#### Source records ####

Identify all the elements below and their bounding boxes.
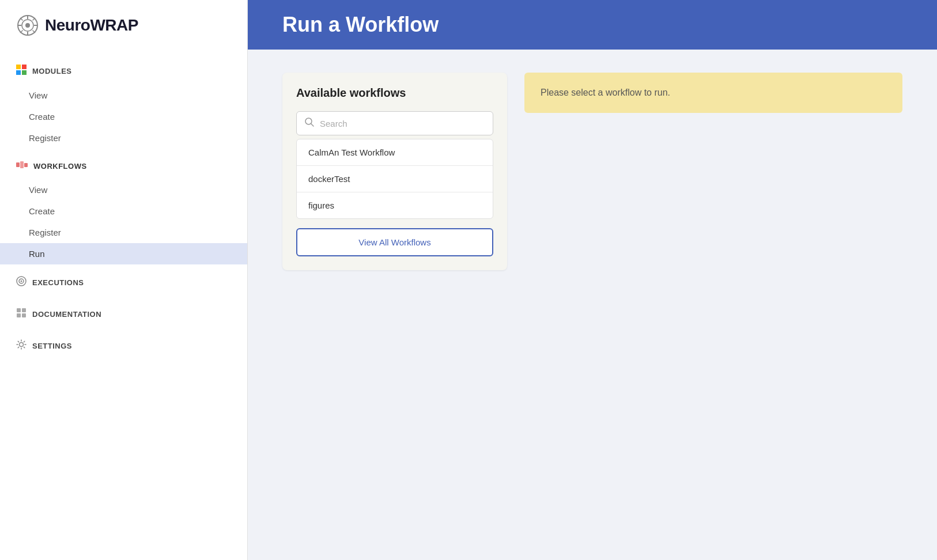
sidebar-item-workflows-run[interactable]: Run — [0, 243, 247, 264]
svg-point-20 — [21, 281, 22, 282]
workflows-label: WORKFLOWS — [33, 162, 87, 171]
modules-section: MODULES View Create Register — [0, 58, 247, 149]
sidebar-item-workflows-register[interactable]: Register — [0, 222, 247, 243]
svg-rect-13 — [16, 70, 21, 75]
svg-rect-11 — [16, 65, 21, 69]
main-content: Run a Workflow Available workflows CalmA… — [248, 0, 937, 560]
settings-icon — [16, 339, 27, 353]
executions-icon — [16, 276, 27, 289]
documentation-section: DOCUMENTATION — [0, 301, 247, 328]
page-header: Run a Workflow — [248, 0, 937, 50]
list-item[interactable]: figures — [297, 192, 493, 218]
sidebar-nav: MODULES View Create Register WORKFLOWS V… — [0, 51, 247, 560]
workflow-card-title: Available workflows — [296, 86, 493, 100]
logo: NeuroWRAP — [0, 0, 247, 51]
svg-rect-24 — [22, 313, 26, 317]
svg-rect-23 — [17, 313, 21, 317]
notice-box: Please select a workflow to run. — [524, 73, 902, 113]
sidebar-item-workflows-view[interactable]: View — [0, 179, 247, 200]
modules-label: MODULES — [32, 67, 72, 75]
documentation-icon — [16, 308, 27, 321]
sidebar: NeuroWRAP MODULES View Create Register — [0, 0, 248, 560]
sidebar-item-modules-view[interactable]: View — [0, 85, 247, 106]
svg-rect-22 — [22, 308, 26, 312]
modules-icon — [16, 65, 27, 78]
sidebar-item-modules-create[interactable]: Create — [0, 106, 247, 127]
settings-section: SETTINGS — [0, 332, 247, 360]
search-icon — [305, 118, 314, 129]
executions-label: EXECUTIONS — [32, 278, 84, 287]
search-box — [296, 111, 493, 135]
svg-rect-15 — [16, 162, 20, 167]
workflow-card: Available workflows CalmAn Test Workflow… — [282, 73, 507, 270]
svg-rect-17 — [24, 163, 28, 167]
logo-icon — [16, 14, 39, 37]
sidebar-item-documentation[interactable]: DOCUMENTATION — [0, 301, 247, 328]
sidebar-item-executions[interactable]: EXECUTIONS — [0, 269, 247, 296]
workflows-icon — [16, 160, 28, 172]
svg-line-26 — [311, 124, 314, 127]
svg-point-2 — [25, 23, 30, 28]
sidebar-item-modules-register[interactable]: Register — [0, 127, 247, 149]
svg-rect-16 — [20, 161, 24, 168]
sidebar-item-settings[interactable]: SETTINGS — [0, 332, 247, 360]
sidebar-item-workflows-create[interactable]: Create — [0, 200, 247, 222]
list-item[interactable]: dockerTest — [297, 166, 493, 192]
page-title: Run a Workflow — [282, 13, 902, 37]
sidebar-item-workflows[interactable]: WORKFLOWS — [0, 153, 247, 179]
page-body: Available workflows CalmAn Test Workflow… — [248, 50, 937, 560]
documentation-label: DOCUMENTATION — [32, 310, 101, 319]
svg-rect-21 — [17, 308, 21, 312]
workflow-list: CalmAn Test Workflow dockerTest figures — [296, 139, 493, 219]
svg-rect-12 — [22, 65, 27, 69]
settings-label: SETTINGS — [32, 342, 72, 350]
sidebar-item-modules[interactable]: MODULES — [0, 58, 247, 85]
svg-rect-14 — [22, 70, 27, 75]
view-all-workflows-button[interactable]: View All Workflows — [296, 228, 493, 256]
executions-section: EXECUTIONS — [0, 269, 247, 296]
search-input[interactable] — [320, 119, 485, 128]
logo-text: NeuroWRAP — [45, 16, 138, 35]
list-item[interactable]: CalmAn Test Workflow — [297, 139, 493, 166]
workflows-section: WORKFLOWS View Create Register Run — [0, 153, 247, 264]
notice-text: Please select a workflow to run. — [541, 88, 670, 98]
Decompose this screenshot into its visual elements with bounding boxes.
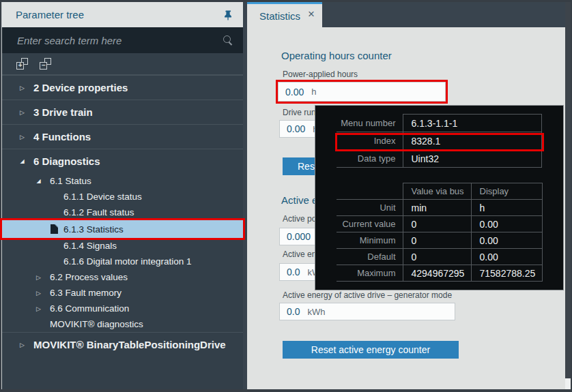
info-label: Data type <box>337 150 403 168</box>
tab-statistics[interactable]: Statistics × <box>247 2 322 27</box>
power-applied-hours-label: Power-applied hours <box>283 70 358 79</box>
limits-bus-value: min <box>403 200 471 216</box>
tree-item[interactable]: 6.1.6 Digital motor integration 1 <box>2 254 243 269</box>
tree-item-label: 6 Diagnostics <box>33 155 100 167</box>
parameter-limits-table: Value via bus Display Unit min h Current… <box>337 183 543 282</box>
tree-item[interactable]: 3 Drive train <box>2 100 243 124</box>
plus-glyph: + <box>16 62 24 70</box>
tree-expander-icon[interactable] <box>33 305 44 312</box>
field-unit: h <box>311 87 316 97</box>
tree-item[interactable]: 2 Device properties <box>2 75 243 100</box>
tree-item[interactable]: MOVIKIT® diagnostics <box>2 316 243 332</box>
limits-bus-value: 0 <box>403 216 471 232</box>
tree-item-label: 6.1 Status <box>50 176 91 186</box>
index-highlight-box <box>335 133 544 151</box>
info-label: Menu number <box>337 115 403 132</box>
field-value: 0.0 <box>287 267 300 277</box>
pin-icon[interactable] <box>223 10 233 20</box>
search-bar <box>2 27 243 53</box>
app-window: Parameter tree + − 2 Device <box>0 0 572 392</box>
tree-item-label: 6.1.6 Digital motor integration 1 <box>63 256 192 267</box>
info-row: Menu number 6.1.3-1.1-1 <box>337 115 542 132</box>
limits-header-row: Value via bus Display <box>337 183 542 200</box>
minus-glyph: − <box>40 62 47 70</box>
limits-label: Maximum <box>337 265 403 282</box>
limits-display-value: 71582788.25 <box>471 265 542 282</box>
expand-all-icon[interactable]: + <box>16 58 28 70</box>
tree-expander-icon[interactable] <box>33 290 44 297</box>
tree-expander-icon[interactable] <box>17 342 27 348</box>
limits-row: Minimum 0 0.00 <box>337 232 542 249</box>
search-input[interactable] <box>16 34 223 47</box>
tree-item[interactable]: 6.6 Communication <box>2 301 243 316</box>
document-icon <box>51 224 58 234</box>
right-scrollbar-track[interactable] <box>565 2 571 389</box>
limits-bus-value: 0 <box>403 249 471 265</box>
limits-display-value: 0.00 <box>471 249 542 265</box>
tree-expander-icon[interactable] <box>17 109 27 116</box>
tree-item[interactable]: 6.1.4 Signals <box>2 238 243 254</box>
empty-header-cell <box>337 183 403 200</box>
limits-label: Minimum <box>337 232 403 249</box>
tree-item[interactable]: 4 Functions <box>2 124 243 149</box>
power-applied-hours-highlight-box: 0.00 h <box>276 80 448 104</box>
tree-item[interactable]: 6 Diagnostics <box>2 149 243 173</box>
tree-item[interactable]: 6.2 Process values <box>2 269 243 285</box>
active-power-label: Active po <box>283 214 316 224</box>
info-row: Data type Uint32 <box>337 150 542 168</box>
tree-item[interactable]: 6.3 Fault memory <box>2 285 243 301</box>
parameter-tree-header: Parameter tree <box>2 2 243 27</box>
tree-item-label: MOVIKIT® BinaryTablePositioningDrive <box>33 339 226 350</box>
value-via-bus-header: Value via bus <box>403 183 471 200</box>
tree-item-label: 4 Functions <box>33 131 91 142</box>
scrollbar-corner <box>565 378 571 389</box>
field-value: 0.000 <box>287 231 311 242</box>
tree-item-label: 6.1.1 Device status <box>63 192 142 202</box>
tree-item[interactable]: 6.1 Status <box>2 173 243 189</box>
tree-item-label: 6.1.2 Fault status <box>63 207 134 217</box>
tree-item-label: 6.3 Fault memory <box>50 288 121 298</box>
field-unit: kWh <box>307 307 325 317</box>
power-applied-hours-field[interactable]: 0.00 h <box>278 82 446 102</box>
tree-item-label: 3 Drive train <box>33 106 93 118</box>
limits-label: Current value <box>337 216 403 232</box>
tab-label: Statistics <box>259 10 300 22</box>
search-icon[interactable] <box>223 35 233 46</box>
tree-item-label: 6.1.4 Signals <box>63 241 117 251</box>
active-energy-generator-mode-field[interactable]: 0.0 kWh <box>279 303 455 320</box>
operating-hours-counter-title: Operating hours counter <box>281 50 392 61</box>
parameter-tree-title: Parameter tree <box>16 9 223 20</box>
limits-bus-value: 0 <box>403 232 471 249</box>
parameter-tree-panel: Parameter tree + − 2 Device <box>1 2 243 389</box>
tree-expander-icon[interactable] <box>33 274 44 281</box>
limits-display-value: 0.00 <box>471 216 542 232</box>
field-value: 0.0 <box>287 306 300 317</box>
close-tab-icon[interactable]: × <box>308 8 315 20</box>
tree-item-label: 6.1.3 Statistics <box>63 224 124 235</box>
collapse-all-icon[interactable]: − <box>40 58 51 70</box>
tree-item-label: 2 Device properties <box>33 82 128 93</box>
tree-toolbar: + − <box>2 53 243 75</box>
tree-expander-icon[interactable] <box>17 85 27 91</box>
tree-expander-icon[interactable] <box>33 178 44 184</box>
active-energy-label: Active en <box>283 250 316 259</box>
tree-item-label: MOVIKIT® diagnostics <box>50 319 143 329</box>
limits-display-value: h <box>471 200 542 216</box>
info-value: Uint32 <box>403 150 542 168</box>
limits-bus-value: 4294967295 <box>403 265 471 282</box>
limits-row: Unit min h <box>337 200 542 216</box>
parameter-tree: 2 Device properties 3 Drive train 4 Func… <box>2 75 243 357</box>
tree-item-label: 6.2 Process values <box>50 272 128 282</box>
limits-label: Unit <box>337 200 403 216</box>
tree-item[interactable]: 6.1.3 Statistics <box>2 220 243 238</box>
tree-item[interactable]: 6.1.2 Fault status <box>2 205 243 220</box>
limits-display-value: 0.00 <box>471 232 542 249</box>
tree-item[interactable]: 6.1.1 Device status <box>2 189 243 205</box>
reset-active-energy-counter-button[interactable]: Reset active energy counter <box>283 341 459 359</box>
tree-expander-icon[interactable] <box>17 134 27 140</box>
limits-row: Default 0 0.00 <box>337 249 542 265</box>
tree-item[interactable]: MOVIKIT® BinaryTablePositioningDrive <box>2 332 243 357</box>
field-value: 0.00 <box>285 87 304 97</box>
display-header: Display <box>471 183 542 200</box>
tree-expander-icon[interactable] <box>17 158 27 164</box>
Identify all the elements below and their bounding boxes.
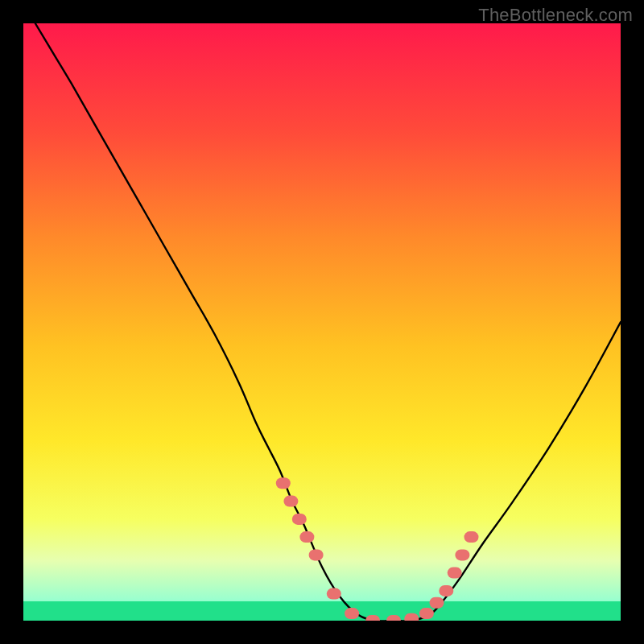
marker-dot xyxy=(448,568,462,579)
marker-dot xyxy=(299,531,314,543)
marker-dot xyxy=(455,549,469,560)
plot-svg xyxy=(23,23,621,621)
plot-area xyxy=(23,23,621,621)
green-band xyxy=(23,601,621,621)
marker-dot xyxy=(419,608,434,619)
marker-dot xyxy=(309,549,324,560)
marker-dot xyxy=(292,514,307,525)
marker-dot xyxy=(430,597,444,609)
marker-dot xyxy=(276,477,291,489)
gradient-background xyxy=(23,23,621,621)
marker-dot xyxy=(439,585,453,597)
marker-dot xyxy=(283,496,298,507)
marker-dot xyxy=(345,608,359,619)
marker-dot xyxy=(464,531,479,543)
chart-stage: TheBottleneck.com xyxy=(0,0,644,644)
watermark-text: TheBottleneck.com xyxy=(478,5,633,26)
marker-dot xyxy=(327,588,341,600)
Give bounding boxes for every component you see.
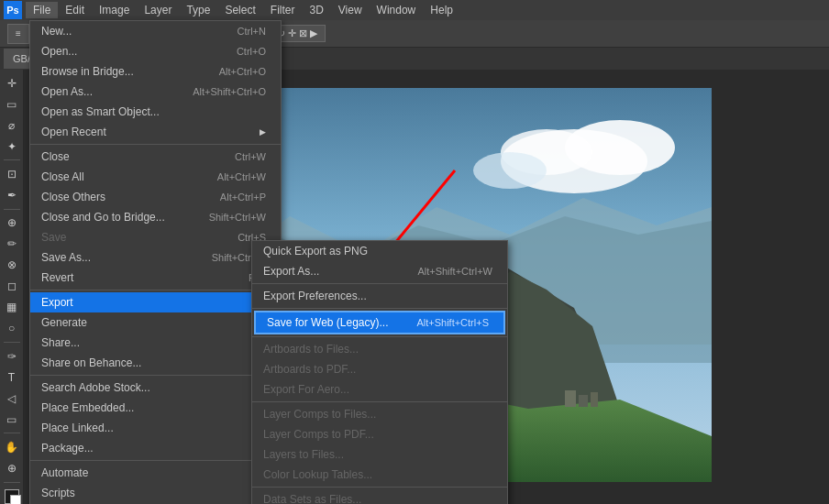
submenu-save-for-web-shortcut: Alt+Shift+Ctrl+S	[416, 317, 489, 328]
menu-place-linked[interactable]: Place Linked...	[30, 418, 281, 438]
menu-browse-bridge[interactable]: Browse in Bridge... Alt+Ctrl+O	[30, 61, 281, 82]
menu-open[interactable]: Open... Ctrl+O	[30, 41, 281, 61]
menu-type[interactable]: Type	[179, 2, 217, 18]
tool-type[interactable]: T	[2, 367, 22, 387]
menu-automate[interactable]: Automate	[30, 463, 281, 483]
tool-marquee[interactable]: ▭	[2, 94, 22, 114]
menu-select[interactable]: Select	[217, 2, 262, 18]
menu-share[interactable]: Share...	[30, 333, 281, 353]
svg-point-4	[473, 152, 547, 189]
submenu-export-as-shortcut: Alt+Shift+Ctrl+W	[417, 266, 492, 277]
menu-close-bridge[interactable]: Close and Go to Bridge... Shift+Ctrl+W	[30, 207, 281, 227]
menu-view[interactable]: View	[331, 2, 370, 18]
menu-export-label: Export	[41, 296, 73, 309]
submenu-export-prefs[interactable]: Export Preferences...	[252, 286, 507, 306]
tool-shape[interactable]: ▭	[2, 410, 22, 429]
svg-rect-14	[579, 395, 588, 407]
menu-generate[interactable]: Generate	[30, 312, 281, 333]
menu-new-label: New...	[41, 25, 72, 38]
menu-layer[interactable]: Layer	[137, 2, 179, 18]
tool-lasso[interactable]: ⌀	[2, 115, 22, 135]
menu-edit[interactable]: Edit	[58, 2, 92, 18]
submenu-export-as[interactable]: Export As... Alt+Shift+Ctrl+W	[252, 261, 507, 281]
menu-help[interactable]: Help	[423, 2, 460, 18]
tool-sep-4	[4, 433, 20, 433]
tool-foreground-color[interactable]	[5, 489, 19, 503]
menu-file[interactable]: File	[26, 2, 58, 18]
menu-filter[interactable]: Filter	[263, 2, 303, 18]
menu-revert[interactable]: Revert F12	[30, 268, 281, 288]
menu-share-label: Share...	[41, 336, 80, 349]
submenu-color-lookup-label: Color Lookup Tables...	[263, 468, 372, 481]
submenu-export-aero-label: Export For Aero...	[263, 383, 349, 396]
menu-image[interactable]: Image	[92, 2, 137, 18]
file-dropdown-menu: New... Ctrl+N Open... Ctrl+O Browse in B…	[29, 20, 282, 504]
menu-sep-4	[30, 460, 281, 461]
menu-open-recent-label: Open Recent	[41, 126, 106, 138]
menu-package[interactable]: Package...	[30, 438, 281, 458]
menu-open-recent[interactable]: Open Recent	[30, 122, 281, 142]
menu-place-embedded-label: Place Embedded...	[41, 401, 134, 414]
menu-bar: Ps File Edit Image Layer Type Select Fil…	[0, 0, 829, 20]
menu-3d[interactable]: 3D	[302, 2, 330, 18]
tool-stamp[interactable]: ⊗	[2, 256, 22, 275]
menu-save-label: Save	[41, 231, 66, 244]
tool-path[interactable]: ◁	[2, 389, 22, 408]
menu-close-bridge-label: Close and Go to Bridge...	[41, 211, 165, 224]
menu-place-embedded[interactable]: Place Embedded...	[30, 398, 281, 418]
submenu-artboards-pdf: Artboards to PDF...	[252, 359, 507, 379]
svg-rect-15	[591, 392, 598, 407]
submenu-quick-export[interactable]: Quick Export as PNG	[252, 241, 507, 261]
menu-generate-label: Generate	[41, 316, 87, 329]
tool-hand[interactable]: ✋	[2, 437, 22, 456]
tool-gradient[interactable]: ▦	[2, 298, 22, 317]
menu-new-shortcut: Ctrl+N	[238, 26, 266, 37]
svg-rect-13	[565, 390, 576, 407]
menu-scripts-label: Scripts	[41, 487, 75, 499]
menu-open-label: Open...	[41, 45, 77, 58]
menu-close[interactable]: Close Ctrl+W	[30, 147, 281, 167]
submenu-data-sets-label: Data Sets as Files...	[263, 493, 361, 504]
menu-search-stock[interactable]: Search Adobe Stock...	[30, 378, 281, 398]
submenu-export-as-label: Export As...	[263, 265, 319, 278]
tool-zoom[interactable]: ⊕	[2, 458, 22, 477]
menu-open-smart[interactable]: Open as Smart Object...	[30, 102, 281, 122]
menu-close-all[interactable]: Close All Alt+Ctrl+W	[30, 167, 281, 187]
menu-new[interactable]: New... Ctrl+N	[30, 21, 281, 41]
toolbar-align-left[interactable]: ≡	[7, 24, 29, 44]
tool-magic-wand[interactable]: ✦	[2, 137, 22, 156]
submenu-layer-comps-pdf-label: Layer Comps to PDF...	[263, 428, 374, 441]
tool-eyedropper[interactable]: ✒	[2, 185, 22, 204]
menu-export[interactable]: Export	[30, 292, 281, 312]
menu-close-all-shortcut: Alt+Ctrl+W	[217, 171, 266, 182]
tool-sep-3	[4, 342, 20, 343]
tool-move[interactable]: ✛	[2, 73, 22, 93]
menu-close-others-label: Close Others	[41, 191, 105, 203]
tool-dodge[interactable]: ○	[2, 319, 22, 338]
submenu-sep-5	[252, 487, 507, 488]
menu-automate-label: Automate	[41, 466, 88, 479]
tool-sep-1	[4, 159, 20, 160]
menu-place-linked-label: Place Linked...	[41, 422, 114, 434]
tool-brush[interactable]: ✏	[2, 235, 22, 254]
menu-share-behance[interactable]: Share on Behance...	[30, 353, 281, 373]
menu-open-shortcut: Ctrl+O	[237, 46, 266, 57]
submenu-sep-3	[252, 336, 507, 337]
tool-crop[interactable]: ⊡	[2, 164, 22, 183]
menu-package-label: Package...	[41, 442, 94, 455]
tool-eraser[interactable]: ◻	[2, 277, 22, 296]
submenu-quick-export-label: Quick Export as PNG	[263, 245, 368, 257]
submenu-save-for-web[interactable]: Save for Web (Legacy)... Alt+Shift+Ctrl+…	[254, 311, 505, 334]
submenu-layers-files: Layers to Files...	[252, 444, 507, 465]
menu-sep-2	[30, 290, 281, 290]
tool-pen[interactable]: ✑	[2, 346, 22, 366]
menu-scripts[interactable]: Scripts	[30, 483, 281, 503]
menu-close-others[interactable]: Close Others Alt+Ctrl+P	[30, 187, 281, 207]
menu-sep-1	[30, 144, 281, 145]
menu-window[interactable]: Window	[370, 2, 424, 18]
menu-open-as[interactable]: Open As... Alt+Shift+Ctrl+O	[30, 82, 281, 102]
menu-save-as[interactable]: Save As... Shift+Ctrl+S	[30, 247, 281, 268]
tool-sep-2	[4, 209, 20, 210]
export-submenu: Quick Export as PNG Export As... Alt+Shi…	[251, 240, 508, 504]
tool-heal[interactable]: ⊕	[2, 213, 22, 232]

####

- _Exercise_
Which lines of the records above contain the word "power"? Report each one.

- _Output_
power-applied-hours-label: Power-applied hours <box>283 70 358 79</box>
power-applied-hours-highlight-box: 0.00 h <box>276 80 448 104</box>
active-power-label: Active po <box>283 214 316 224</box>
power-applied-hours-field[interactable]: 0.00 h <box>278 82 446 102</box>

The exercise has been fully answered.